Volle Beratungspflicht gegeben
Ins Leere lief auch der Versuch, sich als „Tippgeber“ des Online-Portals darzustellen, über das die Anfrage ursprünglich kam. Das Oberlandesgericht stellte fest, dass eine solche Absicht, nur Tippgeber sein zu wollen, gar nicht erkennbar wurde. Abgesehen davon spreche „das objektive Erscheinungsbild der Tätigkeit“ klar für eine Versicherungsvermittlung und nicht bloß eine Adressweitergabe.
Nicht einmal die ohnehin inhaltlich veraltete, im Beschluss zitierte Ansicht aus einem VVG-Kommentar, im Internetvertrieb könne man den Beratungspflichten nicht oder nicht vollständig nachkommen, half dem beklagten Makler weiter. Allein die Aufnahme der Tätigkeit zeigt, dass ein Maklervertrag geschlossen wurde und damit auch Beratungspflichten entstanden sind.

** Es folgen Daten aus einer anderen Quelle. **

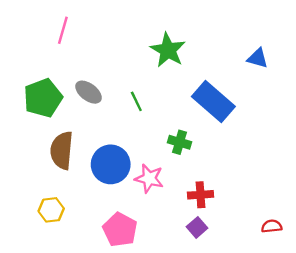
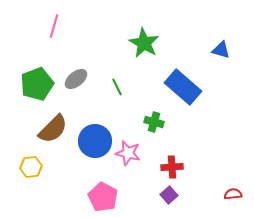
gray ellipse: (89, 92) -> (76, 79), turned -75
brown semicircle: (62, 150) -> (53, 129), turned -140
yellow hexagon: (51, 210) -> (31, 167), moved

Ein letzter, vergeblicher Versuch war, der Klägerin mindestens ein erhebliches Mitverschulden zuzuschreiben, weil erfahrungsgemäß die Dienstgeber ihre Neubeamten auf die Öffnungsaktion hingewiesen hätten. Das aber konnte der Makler weder beweisen noch gab es Indizien, die dafür sprachen, dass die Kundin von dieser Möglichkeit wusste.
Gute Marktkenntnis unabdingbar
Die Beschlüsse zeigen einmal mehr die Bedeutung einer ausreichenden Qualifikation und einer guten Marktkenntnis, wenn man als Versicherungsmakler bestehen will. Jede Sparte hat ihre Tücken, so wie hier die private Krankenversicherung. Diese sollte man kennen – oder die Finger davon lassen beziehungsweise Kooperationen mit Spezialmaklern suchen, die das nötige Knowhow vorhalten.